• **Problem to solve**: What is the count of lines in the records that include "Backspace"? Reply with that number alone.

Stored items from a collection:
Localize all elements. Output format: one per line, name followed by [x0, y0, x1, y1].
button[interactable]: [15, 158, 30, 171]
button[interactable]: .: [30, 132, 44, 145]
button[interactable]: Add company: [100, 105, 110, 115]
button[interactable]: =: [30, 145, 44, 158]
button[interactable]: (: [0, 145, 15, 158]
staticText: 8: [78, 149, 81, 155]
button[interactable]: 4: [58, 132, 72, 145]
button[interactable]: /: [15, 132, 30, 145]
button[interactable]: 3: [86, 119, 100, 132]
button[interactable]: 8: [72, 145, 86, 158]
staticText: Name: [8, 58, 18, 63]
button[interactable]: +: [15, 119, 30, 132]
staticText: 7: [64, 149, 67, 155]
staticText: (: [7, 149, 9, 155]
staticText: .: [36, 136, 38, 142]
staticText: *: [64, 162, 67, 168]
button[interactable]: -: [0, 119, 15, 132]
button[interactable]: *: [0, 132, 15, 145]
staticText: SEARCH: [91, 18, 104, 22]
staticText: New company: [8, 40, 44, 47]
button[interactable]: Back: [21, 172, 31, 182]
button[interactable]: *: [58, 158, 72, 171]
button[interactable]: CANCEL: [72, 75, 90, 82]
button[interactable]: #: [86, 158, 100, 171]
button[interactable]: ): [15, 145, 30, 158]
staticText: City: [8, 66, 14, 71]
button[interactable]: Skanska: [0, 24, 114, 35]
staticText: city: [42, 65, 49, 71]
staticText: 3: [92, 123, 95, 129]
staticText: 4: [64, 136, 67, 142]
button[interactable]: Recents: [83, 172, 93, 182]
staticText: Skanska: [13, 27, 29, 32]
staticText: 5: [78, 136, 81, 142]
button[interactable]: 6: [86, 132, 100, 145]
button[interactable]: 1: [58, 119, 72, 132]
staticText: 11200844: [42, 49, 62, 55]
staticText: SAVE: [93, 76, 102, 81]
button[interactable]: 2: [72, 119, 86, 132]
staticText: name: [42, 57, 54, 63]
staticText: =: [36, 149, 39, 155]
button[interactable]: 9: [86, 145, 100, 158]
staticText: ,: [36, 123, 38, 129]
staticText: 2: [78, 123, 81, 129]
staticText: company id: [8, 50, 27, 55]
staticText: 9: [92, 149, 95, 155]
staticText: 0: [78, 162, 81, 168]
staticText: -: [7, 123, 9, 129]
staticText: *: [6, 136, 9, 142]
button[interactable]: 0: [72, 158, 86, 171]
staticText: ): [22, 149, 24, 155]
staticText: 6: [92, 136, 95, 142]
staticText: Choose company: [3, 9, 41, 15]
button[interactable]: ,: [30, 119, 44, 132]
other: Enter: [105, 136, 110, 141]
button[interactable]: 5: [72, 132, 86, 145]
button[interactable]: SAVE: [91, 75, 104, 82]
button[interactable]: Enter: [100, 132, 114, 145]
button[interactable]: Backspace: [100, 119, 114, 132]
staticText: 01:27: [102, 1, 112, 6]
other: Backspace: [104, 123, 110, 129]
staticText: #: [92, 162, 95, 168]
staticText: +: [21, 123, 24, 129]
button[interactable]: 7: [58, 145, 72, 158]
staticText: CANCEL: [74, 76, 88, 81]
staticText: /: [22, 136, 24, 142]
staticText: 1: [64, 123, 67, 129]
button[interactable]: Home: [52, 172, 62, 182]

• **Exercise response**: 2